**What you will do:** Your answer must be an exact copy of the entries below, with no pictures in it.
*** Data shown ***
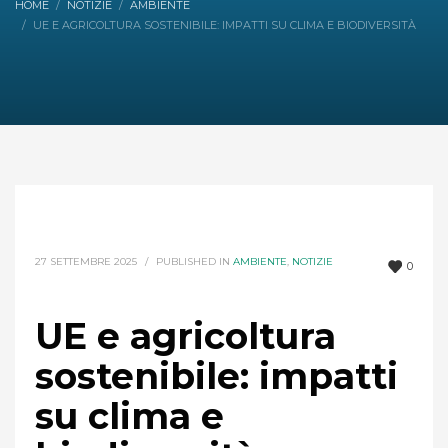
HOME
NOTIZIE
AMBIENTE
UE E AGRICOLTURA SOSTENIBILE: IMPATTI SU CLIMA E BIODIVERSITÀ
27 SETTEMBRE 2025
/
PUBLISHED IN
AMBIENTE
,
NOTIZIE
0
UE e agricoltura
sostenibile: impatti
su clima e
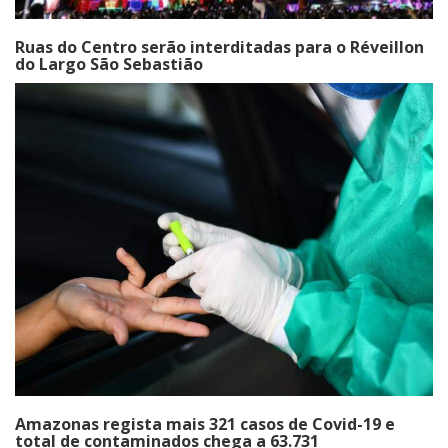
Ruas do Centro serão interditadas para o Réveillon
do Largo São Sebastião
Amazonas regista mais 321 casos de Covid-19 e
total de contaminados chega a 63.731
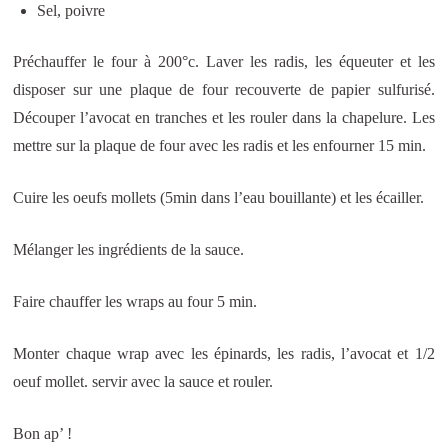
Sel, poivre
Préchauffer le four à 200°c. Laver les radis, les équeuter et les
disposer sur une plaque de four recouverte de papier sulfurisé.
Découper l’avocat en tranches et les rouler dans la chapelure. Les
mettre sur la plaque de four avec les radis et les enfourner 15 min.
Cuire les oeufs mollets (5min dans l’eau bouillante) et les écailler.
Mélanger les ingrédients de la sauce.
Faire chauffer les wraps au four 5 min.
Monter chaque wrap avec les épinards, les radis, l’avocat et 1/2
oeuf mollet. servir avec la sauce et rouler.
Bon ap’ !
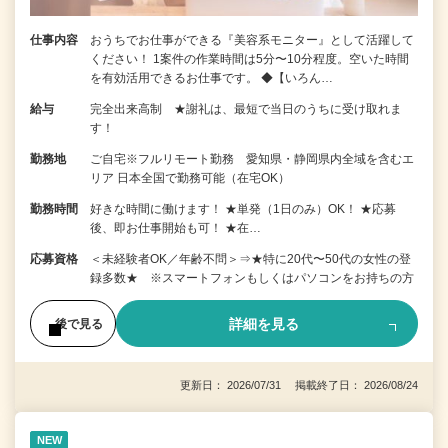
仕事内容
おうちでお仕事ができる『美容系モニター』として活躍して
ください！ 1案件の作業時間は5分〜10分程度。空いた時間
を有効活用できるお仕事です。 ◆【いろん…
給与
完全出来高制 ★謝礼は、最短で当日のうちに受け取れま
す！
勤務地
ご自宅※フルリモート勤務 愛知県・静岡県内全域を含むエ
リア 日本全国で勤務可能（在宅OK）
勤務時間
好きな時間に働けます！ ★単発（1日のみ）OK！ ★応募
後、即お仕事開始も可！ ★在…
応募資格
＜未経験者OK／年齢不問＞⇒★特に20代〜50代の女性の登
録多数★ ※スマートフォンもしくはパソコンをお持ちの方
詳細を見る
後で見る
更新日： 2026/07/31 掲載終了日： 2026/08/24
NEW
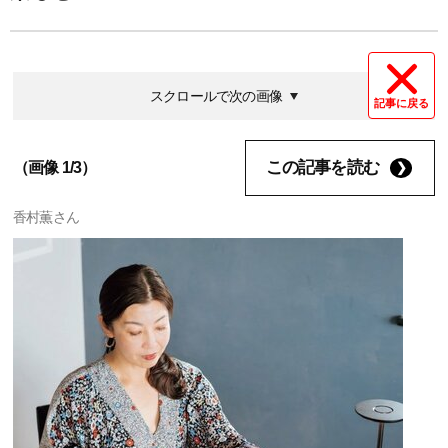
スクロールで次の画像
記事に戻る
この記事を読む
（画像 1/3）
香村薫さん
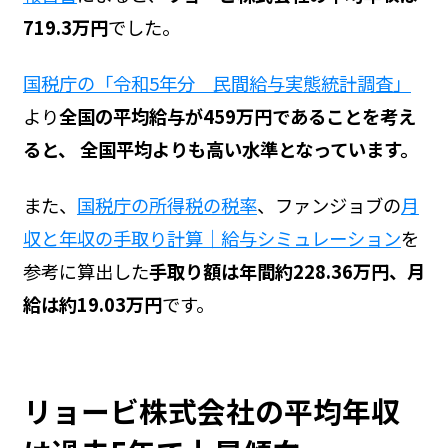
719.3万円
でした。
国税庁の「令和5年分 民間給与実態統計調査」
より
全国の平均給与が459万円であることを考え
ると、 全国平均よりも高い水準となっています。
また、
国税庁の所得税の税率
、ファンジョブの
月
収と年収の手取り計算｜給与シミュレーション
を
参考に算出した
手取り額は年間約228.36万円、月
給は約19.03万円
です。
リョービ株式会社の平均年収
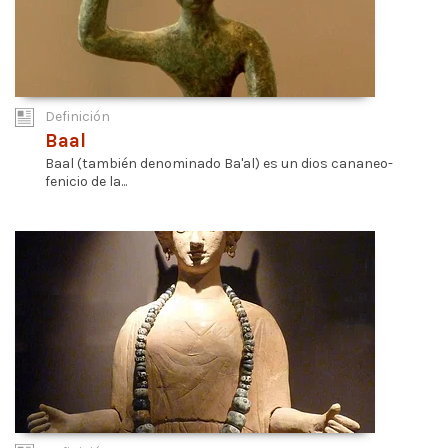
Definición
Baal
Baal (también denominado Ba'al) es un dios cananeo-
fenicio de la...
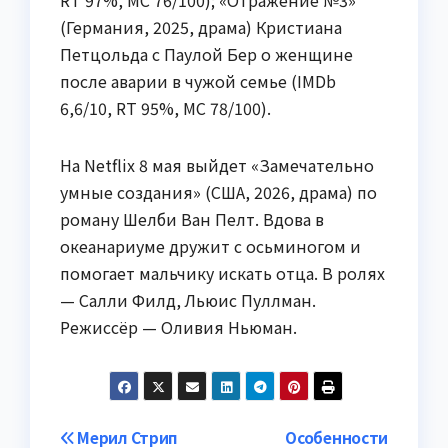
RT 97%, MC 76/100); «Отражение №3»
(Германия, 2025, драма) Кристиана
Петцольда с Паулой Бер о женщине
после аварии в чужой семье (IMDb
6,6/10, RT 95%, MC 78/100).
На Netflix 8 мая выйдет «Замечательно
умные создания» (США, 2026, драма) по
роману Шелби Ван Пелт. Вдова в
океанариуме дружит с осьминогом и
помогает мальчику искать отца. В ролях
— Салли Филд, Льюис Пуллман.
Режиссёр — Оливия Ньюман.
Навигация
Мерил Стрип
Особенности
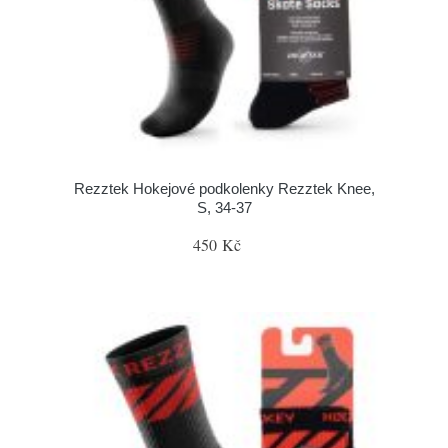
Rezztek Hokejové podkolenky Rezztek Knee,
S, 34-37
450 Kč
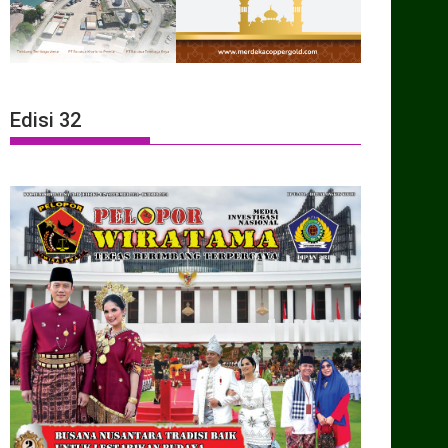
Edisi 32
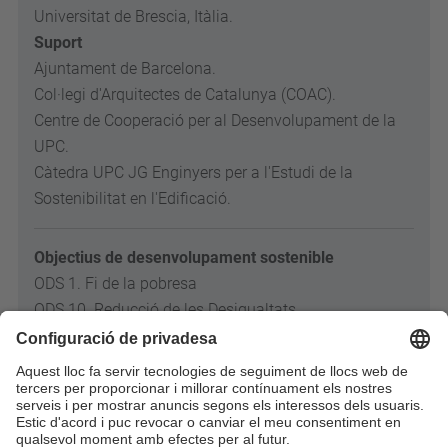
Universitat de Brescia, Itàlia.
Suport
Ajuntament de Barcelona.
Col·legi d'Arquitectes de Catalunya (COAC).
Centre de Cooperació per al Desenvolupament de la
UPC.
Càtedra UPC JG Enginyers per a l'Estudi de la
Sostenibilitat en l'Edificació.
Objectius de desenvolupament sostenible
ODS 1. Fi de la pobresa
ODS 10. Reducció de les Desigualtats
ODS 11. Ciutats i Comunitats Sostenibles
Enllaços relacionats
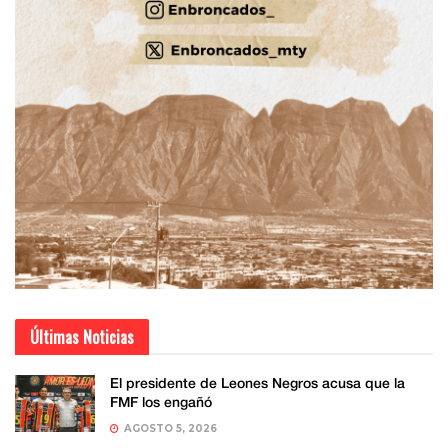
Últimas Noticias
El presidente de Leones Negros acusa que la
FMF los engañó
AGOSTO 5, 2026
***
**Exercise output:**
HOME
NOTIZIE
AMBIENTE
UE E AGRICOLTURA SOSTENIBILE: IMPATTI SU CLIMA E BIODIVERSITÀ
27 SETTEMBRE 2025
/
PUBLISHED IN
AMBIENTE
,
NOTIZIE
0
UE e agricoltura
sostenibile: impatti
su clima e
Ruas do Centro serão interditadas para o Réveillon
do Largo São Sebastião
Amazonas regista mais 321 casos de Covid-19 e
total de contaminados chega a 63.731
Sel, poivre
Préchauffer le four à 200°c. Laver les radis, les équeuter et les
disposer sur une plaque de four recouverte de papier sulfurisé.
Découper l’avocat en tranches et les rouler dans la chapelure. Les
mettre sur la plaque de four avec les radis et les enfourner 15 min.
Cuire les oeufs mollets (5min dans l’eau bouillante) et les écailler.
Mélanger les ingrédients de la sauce.
Faire chauffer les wraps au four 5 min.
Monter chaque wrap avec les épinards, les radis, l’avocat et 1/2
oeuf mollet. servir avec la sauce et rouler.
Bon ap’ !
仕事内容
おうちでお仕事ができる『美容系モニター』として活躍して
ください！ 1案件の作業時間は5分〜10分程度。空いた時間
を有効活用できるお仕事です。 ◆【いろん…
給与
完全出来高制 ★謝礼は、最短で当日のうちに受け取れま
す！
勤務地
ご自宅※フルリモート勤務 愛知県・静岡県内全域を含むエ
リア 日本全国で勤務可能（在宅OK）
勤務時間
好きな時間に働けます！ ★単発（1日のみ）OK！ ★応募
後、即お仕事開始も可！ ★在…
応募資格
＜未経験者OK／年齢不問＞⇒★特に20代〜50代の女性の登
録多数★ ※スマートフォンもしくはパソコンをお持ちの方
詳細を見る
後で見る
更新日： 2026/07/31 掲載終了日： 2026/08/24
NEW
スクロールで次の画像
記事に戻る
この記事を読む
（画像 1/3）
香村薫さん
719.3万円
でした。
国税庁の「令和5年分 民間給与実態統計調査」
より
全国の平均給与が459万円であることを考え
ると、 全国平均よりも高い水準となっています。
また、
国税庁の所得税の税率
、ファンジョブの
月
収と年収の手取り計算｜給与シミュレーション
を
参考に算出した
手取り額は年間約228.36万円、月
給は約19.03万円
です。
リョービ株式会社の平均年収
Definición
Baal
Baal (también denominado Ba'al) es un dios cananeo-
fenicio de la...
RT 97%, MC 76/100); «Отражение №3»
(Германия, 2025, драма) Кристиана
Петцольда с Паулой Бер о женщине
после аварии в чужой семье (IMDb
6,6/10, RT 95%, MC 78/100).
На Netflix 8 мая выйдет «Замечательно
умные создания» (США, 2026, драма) по
роману Шелби Ван Пелт. Вдова в
океанариуме дружит с осьминогом и
помогает мальчику искать отца. В ролях
— Салли Филд, Льюис Пуллман.
Режиссёр — Оливия Ньюман.
Навигация
Мерил Стрип
Особенности
Rezztek Hokejové podkolenky Rezztek Knee,
S, 34-37
450 Kč
Edisi 32
Universitat de Brescia, Itàlia.
Suport
Ajuntament de Barcelona.
Col·legi d'Arquitectes de Catalunya (COAC).
Centre de Cooperació per al Desenvolupament de la
UPC.
Càtedra UPC JG Enginyers per a l'Estudi de la
Sostenibilitat en l'Edificació.
Objectius de desenvolupament sostenible
ODS 1. Fi de la pobresa
ODS 10. Reducció de les Desigualtats
ODS 11. Ciutats i Comunitats Sostenibles
Enllaços relacionats
Últimas Noticias
El presidente de Leones Negros acusa que la
FMF los engañó
AGOSTO 5, 2026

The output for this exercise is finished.